> [Page images and extracted text]
BEGIN

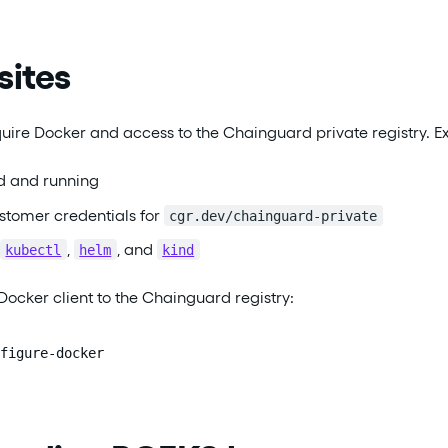
sites
uire Docker and access to the Chainguard private registry. E
ed and running
tomer credentials for
cgr.dev/chainguard-private
,
, and
kubectl
helm
kind
Docker client to the Chainguard registry:
figure-docker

END

> [WHAT IS BEING ASKED] Would you write out all of the data exactly as it stands, without the pictures?

> [WRITTEN RESPONSE]
sites
uire Docker and access to the Chainguard private registry. E
ed and running
tomer credentials for
cgr.dev/chainguard-private
,
, and
kubectl
helm
kind
Docker client to the Chainguard registry:
figure-docker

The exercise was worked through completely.